DATA FOR THE TASK:
Start of Block

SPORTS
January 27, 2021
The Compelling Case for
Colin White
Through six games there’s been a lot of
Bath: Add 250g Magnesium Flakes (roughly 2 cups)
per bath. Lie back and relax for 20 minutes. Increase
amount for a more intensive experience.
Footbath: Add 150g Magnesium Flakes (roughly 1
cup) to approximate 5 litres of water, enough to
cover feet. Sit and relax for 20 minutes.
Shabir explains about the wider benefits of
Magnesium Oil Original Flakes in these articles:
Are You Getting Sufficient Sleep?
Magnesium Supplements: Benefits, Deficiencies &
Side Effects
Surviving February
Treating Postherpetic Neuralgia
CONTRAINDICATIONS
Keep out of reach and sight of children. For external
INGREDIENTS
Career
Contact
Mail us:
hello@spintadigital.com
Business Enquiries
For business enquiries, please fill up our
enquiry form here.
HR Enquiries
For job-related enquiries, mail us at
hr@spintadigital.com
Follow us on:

End of Block
Start of Block

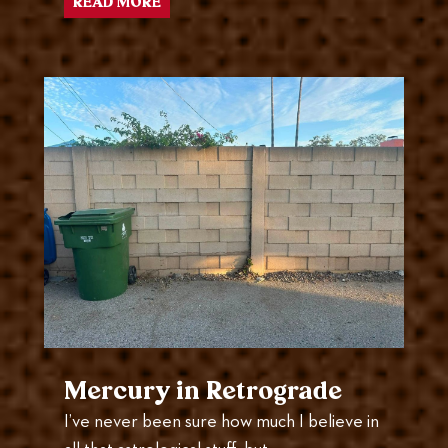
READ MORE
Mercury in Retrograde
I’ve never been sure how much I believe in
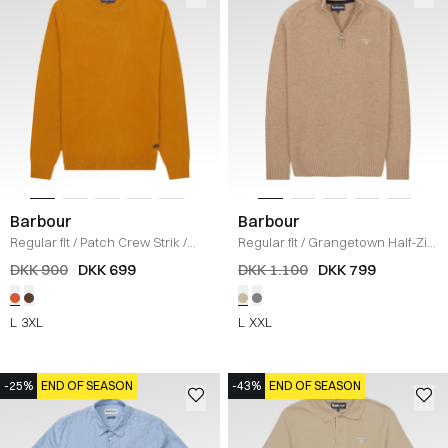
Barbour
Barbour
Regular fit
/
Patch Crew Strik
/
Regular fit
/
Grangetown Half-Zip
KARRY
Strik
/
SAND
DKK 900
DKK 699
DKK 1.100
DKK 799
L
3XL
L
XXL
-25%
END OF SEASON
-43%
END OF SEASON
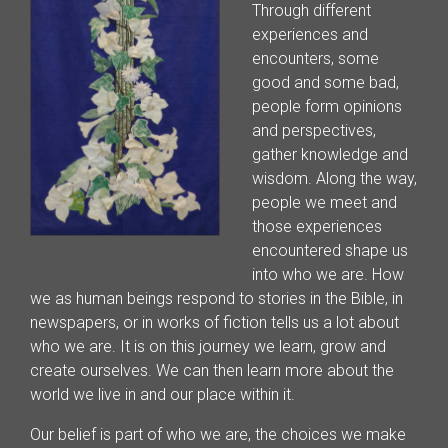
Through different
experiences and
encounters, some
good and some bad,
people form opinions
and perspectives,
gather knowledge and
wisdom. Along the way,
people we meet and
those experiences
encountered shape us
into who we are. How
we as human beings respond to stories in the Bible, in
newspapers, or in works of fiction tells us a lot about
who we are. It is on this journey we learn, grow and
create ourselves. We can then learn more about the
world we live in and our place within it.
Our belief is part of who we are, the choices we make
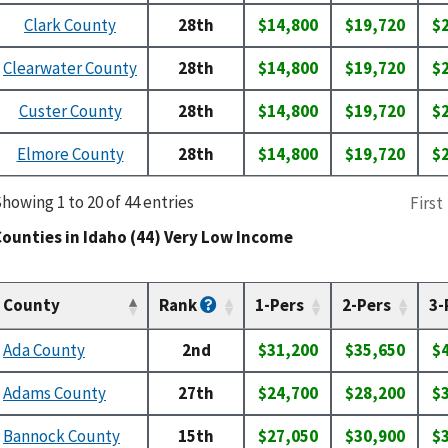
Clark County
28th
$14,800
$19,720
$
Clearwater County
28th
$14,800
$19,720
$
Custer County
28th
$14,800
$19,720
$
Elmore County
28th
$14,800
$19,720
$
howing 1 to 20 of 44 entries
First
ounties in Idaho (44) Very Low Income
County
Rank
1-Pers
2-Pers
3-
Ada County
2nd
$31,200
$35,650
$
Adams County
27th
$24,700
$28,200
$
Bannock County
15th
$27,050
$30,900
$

End of Block
Start of Block

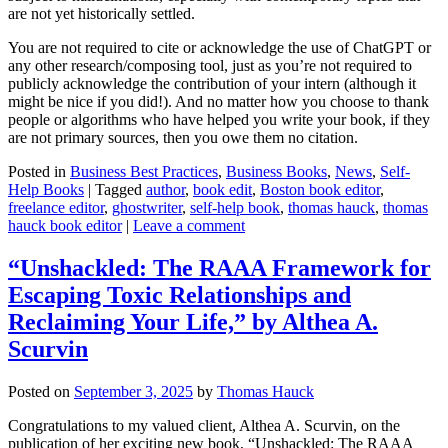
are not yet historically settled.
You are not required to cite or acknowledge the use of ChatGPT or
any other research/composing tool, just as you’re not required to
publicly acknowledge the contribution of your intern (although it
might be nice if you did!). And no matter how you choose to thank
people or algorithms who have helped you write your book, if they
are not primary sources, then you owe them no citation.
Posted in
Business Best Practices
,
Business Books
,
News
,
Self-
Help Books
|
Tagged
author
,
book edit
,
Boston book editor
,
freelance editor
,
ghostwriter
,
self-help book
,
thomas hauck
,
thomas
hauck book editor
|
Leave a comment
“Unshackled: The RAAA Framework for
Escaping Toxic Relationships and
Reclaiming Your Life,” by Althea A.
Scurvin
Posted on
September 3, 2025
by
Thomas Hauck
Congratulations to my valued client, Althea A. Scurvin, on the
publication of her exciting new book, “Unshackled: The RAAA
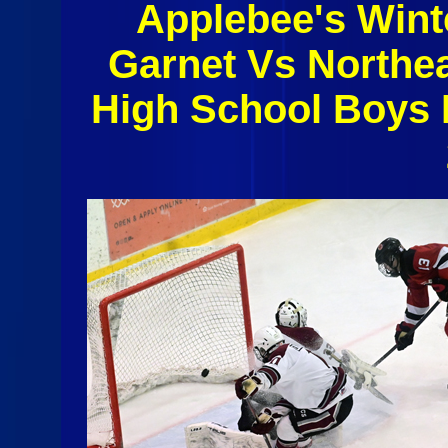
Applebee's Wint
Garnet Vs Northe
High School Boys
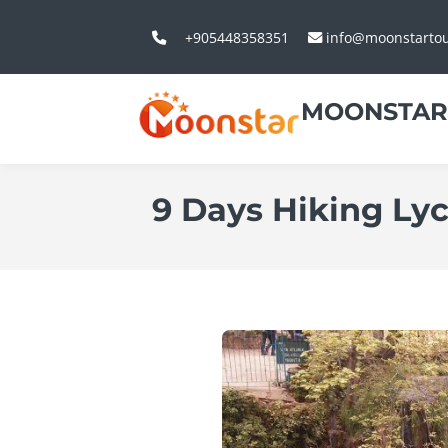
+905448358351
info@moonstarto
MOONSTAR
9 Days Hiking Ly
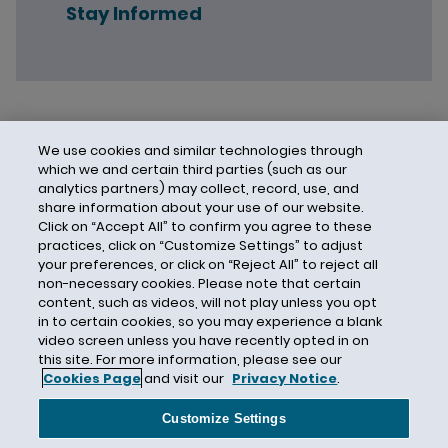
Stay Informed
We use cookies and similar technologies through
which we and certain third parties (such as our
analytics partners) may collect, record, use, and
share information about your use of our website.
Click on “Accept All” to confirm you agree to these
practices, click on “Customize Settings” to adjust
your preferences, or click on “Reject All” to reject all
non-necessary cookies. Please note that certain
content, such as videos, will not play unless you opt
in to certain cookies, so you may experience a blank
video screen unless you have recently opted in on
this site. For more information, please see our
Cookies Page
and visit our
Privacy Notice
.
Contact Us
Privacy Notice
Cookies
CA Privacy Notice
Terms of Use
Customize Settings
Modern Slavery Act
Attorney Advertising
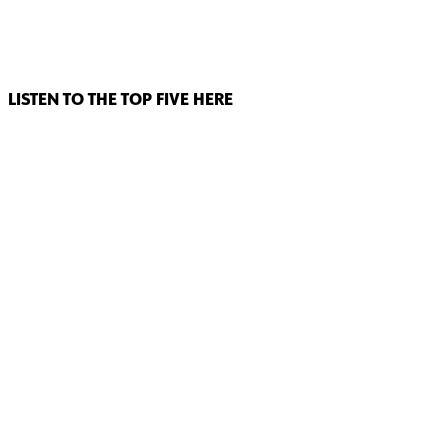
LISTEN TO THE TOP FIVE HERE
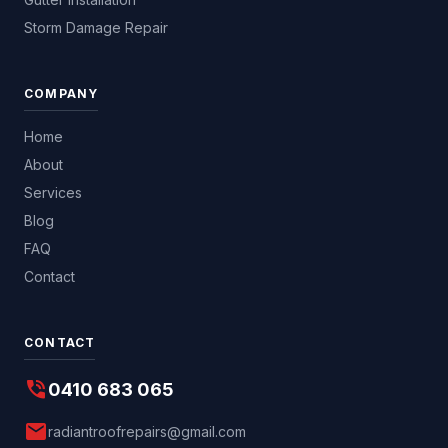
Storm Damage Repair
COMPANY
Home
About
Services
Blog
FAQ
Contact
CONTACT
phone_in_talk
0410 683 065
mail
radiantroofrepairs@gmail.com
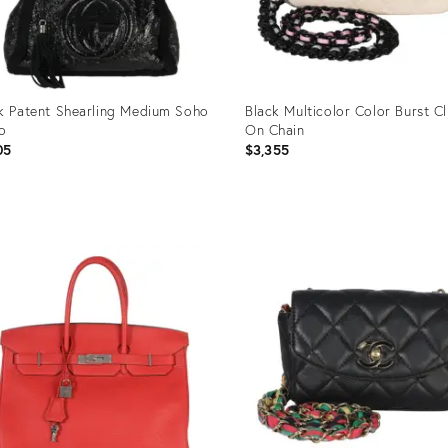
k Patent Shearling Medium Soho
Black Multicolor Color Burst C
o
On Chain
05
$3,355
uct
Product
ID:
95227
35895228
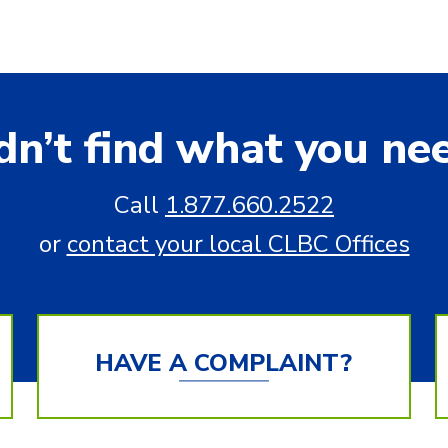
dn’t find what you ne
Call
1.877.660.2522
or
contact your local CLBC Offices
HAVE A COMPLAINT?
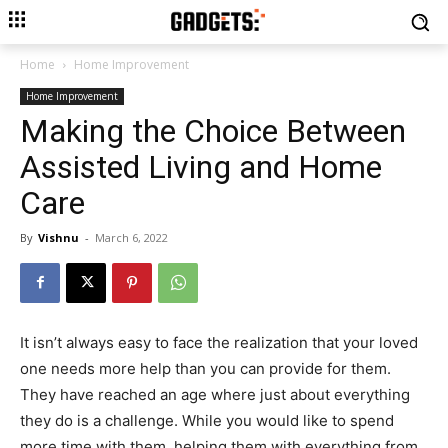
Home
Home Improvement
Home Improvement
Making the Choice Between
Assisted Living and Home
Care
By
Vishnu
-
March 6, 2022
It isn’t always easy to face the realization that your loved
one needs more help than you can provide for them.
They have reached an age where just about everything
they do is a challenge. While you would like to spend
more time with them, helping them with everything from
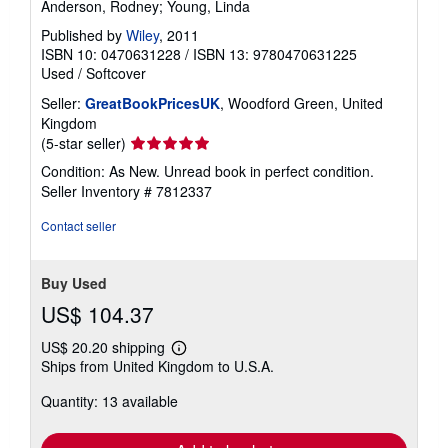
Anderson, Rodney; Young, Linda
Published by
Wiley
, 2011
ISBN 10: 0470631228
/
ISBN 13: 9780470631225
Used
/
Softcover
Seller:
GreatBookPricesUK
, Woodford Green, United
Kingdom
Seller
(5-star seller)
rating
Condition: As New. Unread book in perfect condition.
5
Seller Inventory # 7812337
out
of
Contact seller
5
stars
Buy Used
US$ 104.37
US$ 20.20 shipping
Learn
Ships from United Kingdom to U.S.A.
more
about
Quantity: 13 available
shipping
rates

End of Block

REQUIREMENT: Line for line, output the entries above from the line with "phone_in_talk" to the line with "March 6, 2022", both included, and nothing more. Skip pictures.

OUTPUT FOR THIS TASK:
phone_in_talk
0410 683 065
mail
radiantroofrepairs@gmail.com
k Patent Shearling Medium Soho
Black Multicolor Color Burst C
o
On Chain
05
$3,355
uct
Product
ID:
95227
35895228
dn’t find what you ne
Call
1.877.660.2522
or
contact your local CLBC Offices
HAVE A COMPLAINT?
Home
Home Improvement
Home Improvement
Making the Choice Between
Assisted Living and Home
Care
By
Vishnu
-
March 6, 2022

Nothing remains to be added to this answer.